Unreproducible results in research papers is a growing problem affecting academia and the publishing industry, but a cancer researcher at the University of Sydney is hoping to change that with a new, semi-automated fact checker.
Whether it’s an honest mistake in transcribing results, or something more sinister like research fraud, errors in research papers can not only be a waste of time but also a huge cost to labs and institutions.
The ‘Seek & Blastn’ program, co-developed by professor Jennifer Byrne from the University of Sydney and Dr Cyril Labbé from the University of Grenoble Alpes, aims to tackle the problem in the field of biomedicine by identifying DNA and RNA constructs used to target genes and comparing them with a database of known genes.
Byrne likened the use of the DNA and RNA constructs, known as nucleotide sequence reagents, to ingredients in a recipe.
“Doing an experiment with wrong reagents either means that you cook something different from what you thought you were cooking, or what you cook is a failure,” Byrne said.
But the stakes are a bit higher when the cake you’re baking costs thousands of dollars and supports an international effort to fight cancer.
“Unfortunately with experiments, failures are not always as obvious as they are in the kitchen.
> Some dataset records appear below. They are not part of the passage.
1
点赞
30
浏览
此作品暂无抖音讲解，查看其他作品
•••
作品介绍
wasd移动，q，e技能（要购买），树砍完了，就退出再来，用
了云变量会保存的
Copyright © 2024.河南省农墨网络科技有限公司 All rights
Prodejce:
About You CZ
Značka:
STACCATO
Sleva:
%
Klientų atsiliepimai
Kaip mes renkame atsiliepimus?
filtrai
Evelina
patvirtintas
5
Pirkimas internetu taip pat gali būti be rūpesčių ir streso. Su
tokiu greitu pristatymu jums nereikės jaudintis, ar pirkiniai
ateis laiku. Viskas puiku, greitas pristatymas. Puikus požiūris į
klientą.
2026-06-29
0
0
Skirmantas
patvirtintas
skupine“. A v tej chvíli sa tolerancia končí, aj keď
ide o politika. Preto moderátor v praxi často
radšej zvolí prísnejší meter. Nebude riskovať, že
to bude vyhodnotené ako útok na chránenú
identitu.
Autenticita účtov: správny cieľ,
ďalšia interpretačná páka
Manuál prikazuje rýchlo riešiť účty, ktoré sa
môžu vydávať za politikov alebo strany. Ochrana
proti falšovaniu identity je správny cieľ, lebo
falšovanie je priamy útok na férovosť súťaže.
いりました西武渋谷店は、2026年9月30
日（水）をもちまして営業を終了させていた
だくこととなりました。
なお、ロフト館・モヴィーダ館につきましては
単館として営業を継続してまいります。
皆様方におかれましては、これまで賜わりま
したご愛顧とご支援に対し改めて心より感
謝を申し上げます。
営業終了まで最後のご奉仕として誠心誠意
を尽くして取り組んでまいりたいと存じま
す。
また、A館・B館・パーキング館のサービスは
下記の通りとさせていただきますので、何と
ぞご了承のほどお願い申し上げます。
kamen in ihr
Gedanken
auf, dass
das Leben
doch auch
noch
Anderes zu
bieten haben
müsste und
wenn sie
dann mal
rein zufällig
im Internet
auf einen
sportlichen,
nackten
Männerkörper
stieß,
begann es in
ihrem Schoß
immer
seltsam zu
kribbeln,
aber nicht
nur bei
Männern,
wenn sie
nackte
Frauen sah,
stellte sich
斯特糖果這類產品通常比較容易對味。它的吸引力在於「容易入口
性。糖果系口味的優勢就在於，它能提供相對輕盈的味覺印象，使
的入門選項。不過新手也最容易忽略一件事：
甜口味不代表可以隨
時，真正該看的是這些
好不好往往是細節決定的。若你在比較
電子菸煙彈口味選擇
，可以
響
And here we are dealing with fundamental genetic research, and other researchers are using these failures as building blocks for their own work.”
A cohort of 155 research papers analysed with the new fact-checker, combined with manual verification, identified 25 percent of papers as having sequence errors.
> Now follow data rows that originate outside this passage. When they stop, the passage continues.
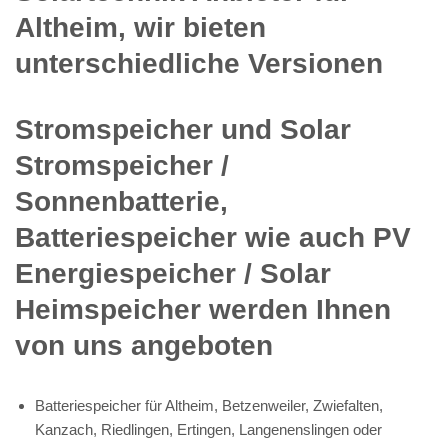
Altheim, wir bieten
unterschiedliche Versionen
Stromspeicher und Solar
Stromspeicher /
Sonnenbatterie,
Batteriespeicher wie auch PV
Energiespeicher / Solar
Heimspeicher werden Ihnen
von uns angeboten
Batteriespeicher für Altheim, Betzenweiler, Zwiefalten,
Kanzach, Riedlingen, Ertingen, Langenenslingen oder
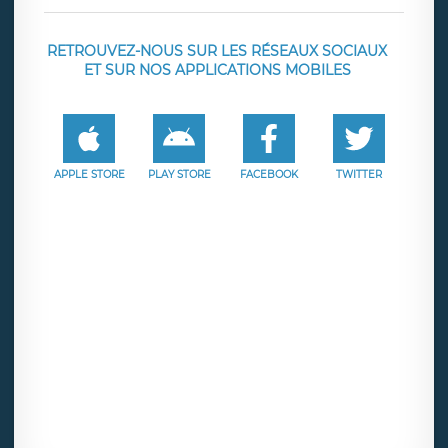
RETROUVEZ-NOUS SUR LES RÉSEAUX SOCIAUX
ET SUR NOS APPLICATIONS MOBILES
APPLE STORE
PLAY STORE
FACEBOOK
TWITTER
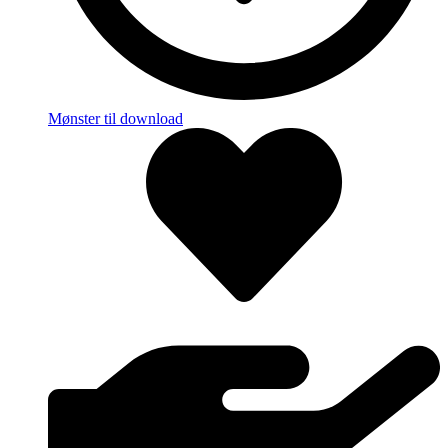
Mønster til download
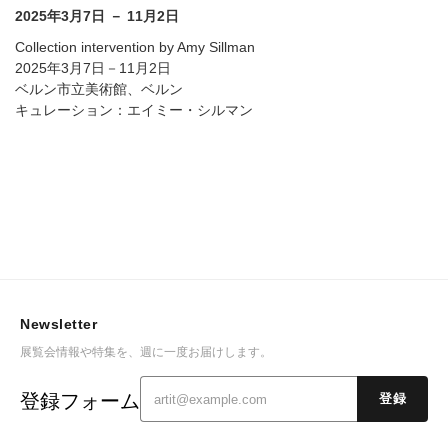
2025年3月7日 － 11月2日
Collection intervention by Amy Sillman
2025年3月7日－11月2日
ベルン市立美術館、ベルン
キュレーション：エイミー・シルマン
Newsletter
展覧会情報や特集を、週に一度お届けします。
登録フォーム
登録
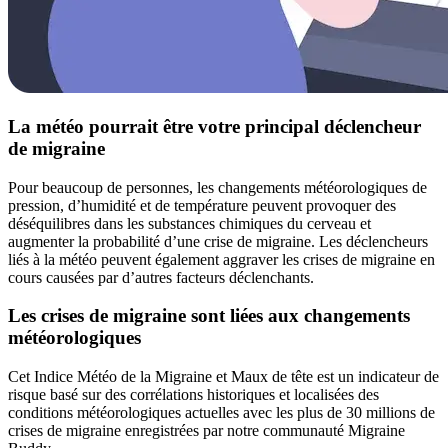
La météo pourrait être votre principal déclencheur
de migraine
Pour beaucoup de personnes, les changements météorologiques de
pression, d’humidité et de température peuvent provoquer des
déséquilibres dans les substances chimiques du cerveau et
augmenter la probabilité d’une crise de migraine. Les déclencheurs
liés à la météo peuvent également aggraver les crises de migraine en
cours causées par d’autres facteurs déclenchants.
Les crises de migraine sont liées aux changements
météorologiques
Cet Indice Météo de la Migraine et Maux de tête est un indicateur de
risque basé sur des corrélations historiques et localisées des
conditions météorologiques actuelles avec les plus de 30 millions de
crises de migraine enregistrées par notre communauté Migraine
While the sample was of a group already under suspicion for containing errors and doesn’t represent a baseline for all research in the field, the number is still worryingly high.
“That’s quite a lot of wrong sequences in a small group of papers and there will be many more out there, unfortunately, given that nucleotide sequence reagents have been described in literally hundreds of thousands of biomedical publications,” Byrne said.
Seek & Blastn was able to identify both ‘identity errors’ (sequences which were completely incorrect) and also typographic errors (spelling mistakes that, while probably accidental, are still problematic).
Examples of errors found by Seek & Blastn include:
- Sequence reagents that are supposed to target a human gene instead didn’t actually target anything, meaning experiments might not work and researchers wouldn’t know
- Reagents that weren’t supposed to target anything as a control in experiments were found to instead target human genes, meaning researchers couldn't accurately compare data
- Sequence reagents that targeted the wrong gene, resulting in data that had nothing to do with the system being studied
Byrne and Labbé suggest that sequence identity errors in these examples are a particular hallmark of research fraud, and the semi-automated fact-checker could be deployed to help weed it out.
“Our hope is that tools like Seek & Blastn will prospectively deter publications that describe incorrect nucleotide sequence reagents and may flag existing publications so that their conclusions can be re-evaluated.”
A 2016 report in the journal Nature estimates that more than 70 percent of researchers have tried and failed to reproduce another scientist’s experiments, and more than half have failed to reproduce their own.